Im Vorfeld der Demonstration wurde unter anderem von NRW Innenminister Reul vor "linksextremen Ausschreitungen" gewarnt und bereits am Freitag war eine sehr hohe Polizeipräsenz in Essen sichtbar. Gleichzeitig wurde unsere Anmeldung für das Protestcamp zahlreiche Steine in den Weg gelegt, so dass wir am Ende 11 Kilometer entfernt von der Essener Innenstadt übernachten musste. All den Menschen, die sich um den Aufbau, Abbau, die Logistik und Organisation des Camps gekümmert haben, möchte ich mein tiefsten Dank aussprechen. Ich habe in meinem Leben viele Protestcamps erlebt, was hier innerhalb kürzester Zeit entstanden ist, hat mich beeindruckt und ich bin froh, dass der Fraktionsverein der Bundestagsabgeordneten der Linken das Camp mit einer Spende von 1000 € unterstützt hat. 

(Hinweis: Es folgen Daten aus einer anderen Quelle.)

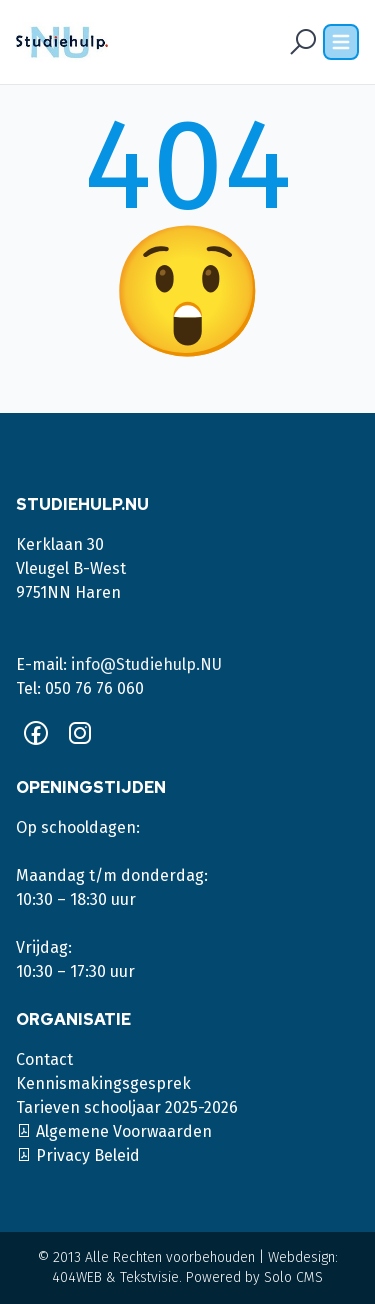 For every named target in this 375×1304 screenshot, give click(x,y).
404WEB (77, 1277)
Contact (44, 1059)
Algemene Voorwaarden (114, 1131)
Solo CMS (293, 1277)
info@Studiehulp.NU (146, 664)
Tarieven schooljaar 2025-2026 (127, 1107)
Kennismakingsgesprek (103, 1083)
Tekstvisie (149, 1277)
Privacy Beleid (78, 1155)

Doch gab es eigentlich Ausschreitungen, Chaos und Gewalt durch Demonstrant:innen? Oder war eigentlich doch alles anders, als es in den Medien teilweise dargestellt wurde? 

Nach einer kurzen Nacht bin ich am Samstag morgen um vier Uhr aufgebrochen und habe im Laufe des Vormittags verschiedene Blockaden und Proteste rund um die Grugahalle gesehen. Was ich erlebt habe, waren tausende Menschen, die friedlich aber entschlossen dafür sorgten, dass es für die Delegierten der AfD nicht ganz einfach war, die Grugahalle, in der der Parteitag stattfand, zu erreichen. Wie im Aktionskonsens von Widersetzen und Gemeinsam Laut beschlossen, waren die Proteste und Blockaden vielfältig, bunt und kreativ. 

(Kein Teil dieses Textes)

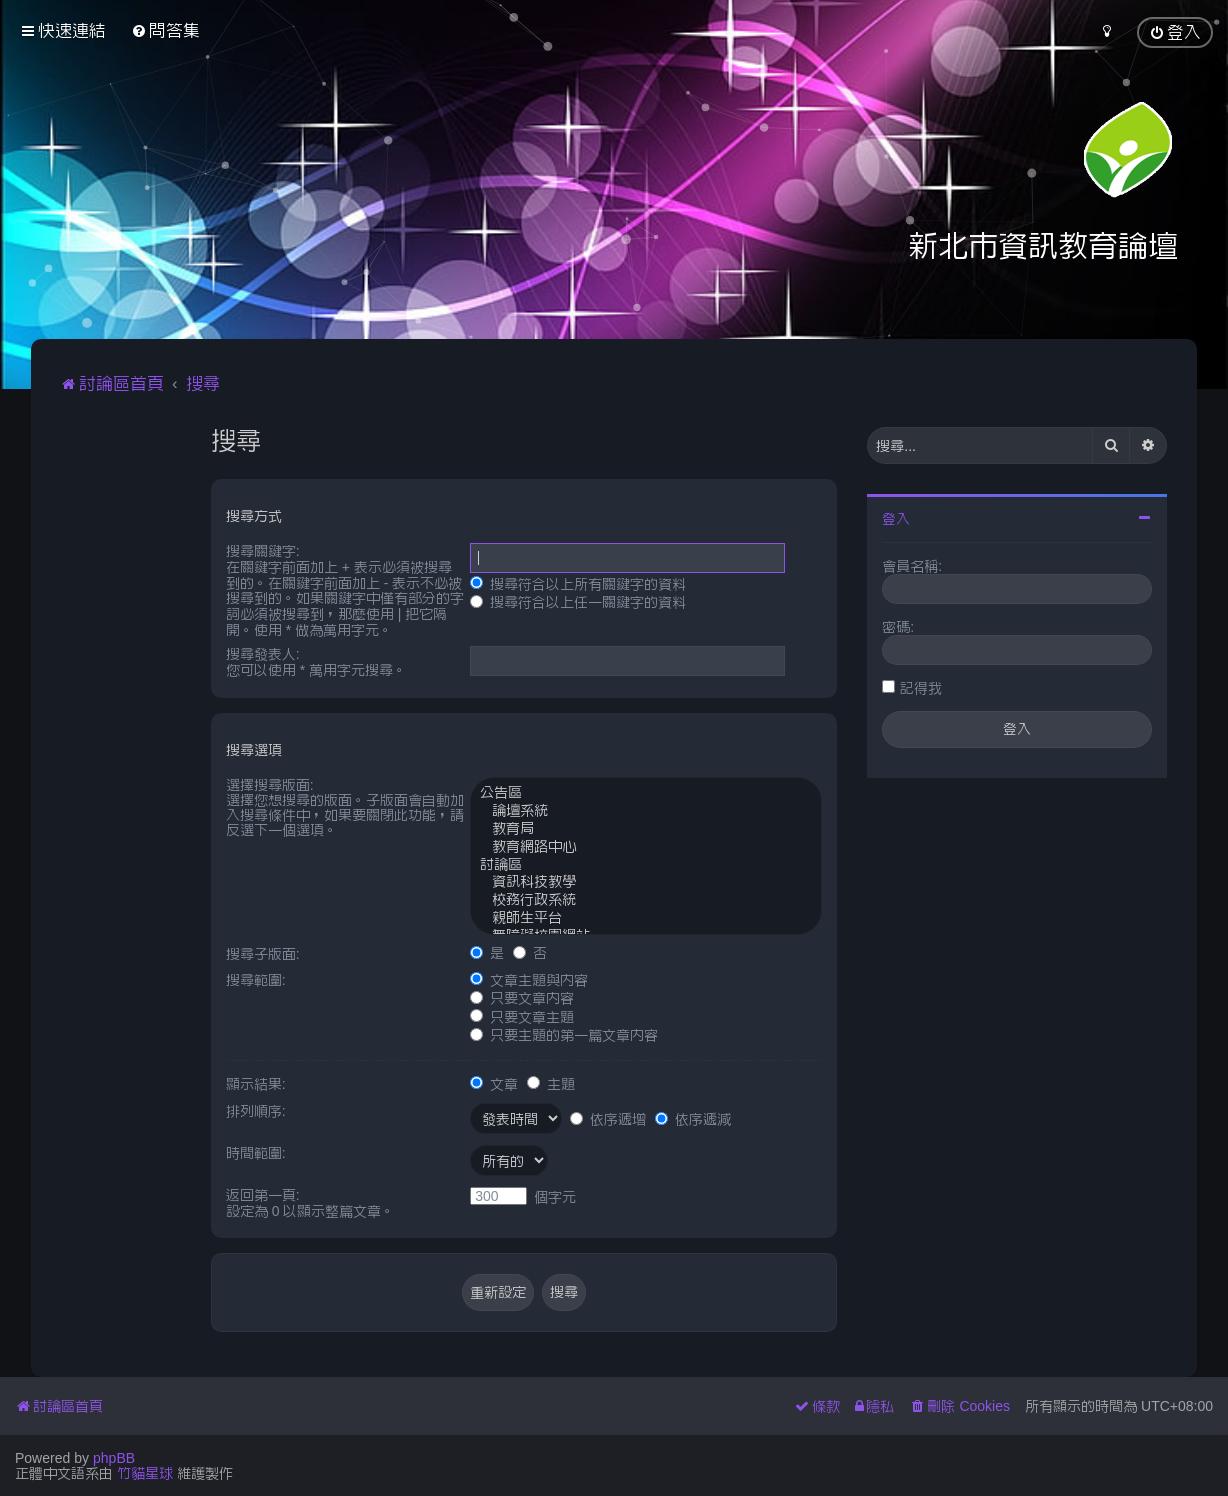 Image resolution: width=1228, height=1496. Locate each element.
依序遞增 (608, 1119)
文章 (494, 1084)
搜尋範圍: (256, 980)
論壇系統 (646, 812)
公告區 (646, 794)
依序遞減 (693, 1119)
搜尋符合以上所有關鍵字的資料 (578, 584)
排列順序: (256, 1111)
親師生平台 (646, 919)
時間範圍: (256, 1153)
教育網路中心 (646, 848)
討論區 (646, 866)
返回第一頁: (263, 1195)
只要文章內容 (522, 998)
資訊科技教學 (646, 883)
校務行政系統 (646, 901)
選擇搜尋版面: (270, 785)
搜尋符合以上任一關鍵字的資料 (578, 602)
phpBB (114, 1458)
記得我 (921, 688)
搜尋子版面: (263, 954)
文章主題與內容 (529, 980)
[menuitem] (165, 30)
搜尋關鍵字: (263, 551)
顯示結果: (256, 1084)
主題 (551, 1084)
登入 (896, 519)
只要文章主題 (522, 1017)
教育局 (646, 830)
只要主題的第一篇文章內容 (564, 1035)
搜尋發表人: (263, 654)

Ich konnte an keiner Stelle beobachten, dass Gewalt von den Demonstrierenden ausgegangen wäre.

Auch die Essener Feuerwehr berichtet, dass das Einsatzgeschehen am Samstag weit unter den Erwartungen geblieben ist, Brandmeldungen gab es gar keine. 

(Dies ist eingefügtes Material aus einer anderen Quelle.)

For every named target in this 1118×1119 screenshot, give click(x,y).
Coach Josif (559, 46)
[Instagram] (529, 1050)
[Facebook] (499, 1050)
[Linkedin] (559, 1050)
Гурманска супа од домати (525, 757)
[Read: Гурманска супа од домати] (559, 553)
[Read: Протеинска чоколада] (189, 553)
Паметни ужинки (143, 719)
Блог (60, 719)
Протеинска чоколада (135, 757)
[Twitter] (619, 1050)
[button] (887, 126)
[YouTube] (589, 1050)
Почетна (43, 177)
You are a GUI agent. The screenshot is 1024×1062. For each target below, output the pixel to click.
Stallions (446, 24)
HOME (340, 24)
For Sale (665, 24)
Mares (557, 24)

Was jedoch durchaus zu sehen war, war Gewalt gegen die Demonstrierenden. Das Video des AfD Delegierten Hrichy, der wie ein tollwütiger Hund einem Demonstranten ins Bein beißt, dürfte inzwischen bekannt sein. Doch auch durch die Polizei gab es zahlreiche Verletzte nach Einsatz von Pfefferspray und Schlagstöcken oder durch Faustschläge ins Gesicht. Es gab auch ein Video, in dem deutlich zu sehen war, wie ein Beamter vom Dach eines Einsatzfahrzeuges reichlich Pfefferspray versprüht - direkt über den Köpfen seiner Kolleg:innen. Diesen Einsatz von Gewalt durch die Polizei gegenüber Demonstrierenden sehe ich sehr kritisch und ich fordere die Abgeordneten des Landtag NRW auf, diese Geschehnisse gründlich aufzuarbeiten. Die Berichte über Behinderung von Journalist:innen durch Protestierende kann ich zwar nicht durch eigene Beobachtungen bestätigen, aber ich nehme auch das sehr ernst, vor allem in diesem Zusammenhang. Schließlich ist es vor allem die AfD, die beständig gegen die "Systemmedien" hetzt und Journalist:innen angreift, die sich kritisch mit dieser Partei auseinandersetzen. Freie Medien sind ein Grundpfeiler der Demokratie, sie zu verteidigen sollte eine Selbstverständlichkeit sein. 

Während einer kurzen Kaffeepause hatte ich das große Vergnügen mit einigen Essener:innen ins Gespräch zu kommen, die durchweg begeistert von den Protesten und den Demonstrierenden waren. Sie haben ausdrücklich bestätigt, dass für rechte Hetze in Essen kein Platz ist und sich darüber gefreut, wie freundlich die Demonstrant:innen aufgetreten sind. 

Wahnsinnig beeindruckend war auch die Zahl 70.000 Menschen bei der Großdemonstration von "Essen stellt sich quer". An diesem Tag hat der Pott den menschenfeindlichen Positionen der AfD wirklich die rote Karte gezeigt! 

Ich bedanke mich bei allen, die sich für unsere Demokratie einsetzen und sich gegen die faschistischen Kräfte in unserem Land wehren. Eine demokratische Gesellschaft ist nur so stark, wie die Demokrat:innen, die sich in ihr organisieren und einbringen - und ihr wart richtig stark! All jenen, die verletzt wurden wünsche ich gute und schnelle Genesung. 

Jetzt ist es wichtig, sich nicht auf dem einen Wochenende auszuruhen, sondern daran zu arbeiten, dass unsere Gesellschaft nicht weiter nach rechts abgleitet. Wir dürfen nicht zulassen, dass Rassismus, Frauenverachtung, Queer- und Behindertenfeindlichkeit als ganz normale Meinungen betrachtet werden. Dafür ist es sehr wichtig, dass wir nicht nur gegen etwas auf die Straße gehen, sondern für etwas: für gute Löhne und bezahlbare Mieten, für Bildung und Gesundheit für alle, kurz für eine bessere Welt, die wir nur gemeinsam schaffen.